That said, the "boy" I describe above (in a fictional take on the events leading up to the isolation of one of the ten lepers) would have forever carried a social stigma that would have led to continuing isolation and suffering. And, this suffering and isolation would have been understood by EVERYONE as his own fault.

This same blaming/shaming happens in the aftermath of violence inflicted upon LGBT individuals. The litany begins: if she'd prayed harder; he obviously did something wrong; he should have known what would have happened if he walked down the street dressed that way; if only he hadn't been so "flaming"; if only he'd stayed in the closet; if only she'd stayed celibate; you can't come out to grandma it would kill her; just don't flaunt it; that's so gay; your so gay.

Has the church ever taken a stand against this kind of bullying?

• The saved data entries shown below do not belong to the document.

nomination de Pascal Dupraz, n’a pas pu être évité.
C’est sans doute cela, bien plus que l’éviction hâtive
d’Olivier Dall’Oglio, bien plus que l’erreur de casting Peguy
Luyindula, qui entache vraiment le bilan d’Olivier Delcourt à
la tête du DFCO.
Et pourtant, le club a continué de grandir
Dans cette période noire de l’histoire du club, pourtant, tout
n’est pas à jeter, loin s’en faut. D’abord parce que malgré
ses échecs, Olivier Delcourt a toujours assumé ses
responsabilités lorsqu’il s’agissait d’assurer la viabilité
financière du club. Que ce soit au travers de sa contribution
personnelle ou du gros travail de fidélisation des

Have we as a church ever publicly said that this kind of treatment of others is WRONG? Have we repented of those times in our own lives, our own history in which we have excluded, isolated, shamed and punished?

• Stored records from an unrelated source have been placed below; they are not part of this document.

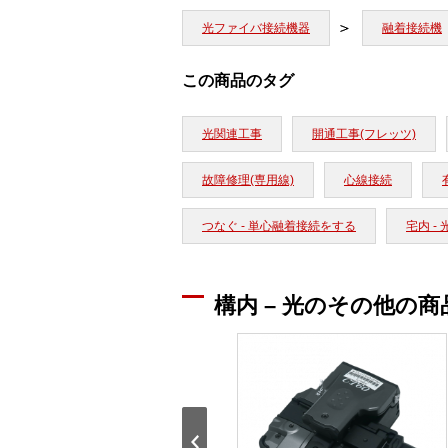
光ファイバ接続機器
融着接続機
この商品のタグ
光関連工事
開通工事(フレッツ)
故障修理(専用線)
心線接続
つなぐ - 単心融着接続をする
宅内 - 
構内 – 光のその他の商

There is an architectural oddity in many medieval churches--the lepers squint. A window cut so that the lepers, who were not allowed to enter the church, could observe the worship. I can only begin to imagine the pain of watching others gather in a community of love and praise while being left to huddle outside, alone. The good news is that churches don't have squints anymore as a standard feature of their architecture. We can look back on them as a quaint, if cruel, oddity--seemingly irrelevant to the life of the church today. Our former cruelties and bigotries rendered harmless.

We have made progress both as a church and as individuals. We have learned and grown and been transformed (remember when women could not serve as priests...much less partnered lesbian mama priests?). This not only gives me hope, but it causes me to wonder, what steps we will need to take to assist in the incoming of the kingdom of God and ensure the dignity of EVERY human being?

What can we do to make it better? Because that is indeed God's will get better (nods to Dan Savage and the youtube it will get better campaign!). The kingdom of God is at hand and it is a place where bullies and bullying do not exist. It is a place where love triumphs and hatreds cease. It is a place where no one is marginalized and all are treated with equal measure of grace and compassion. It will get better.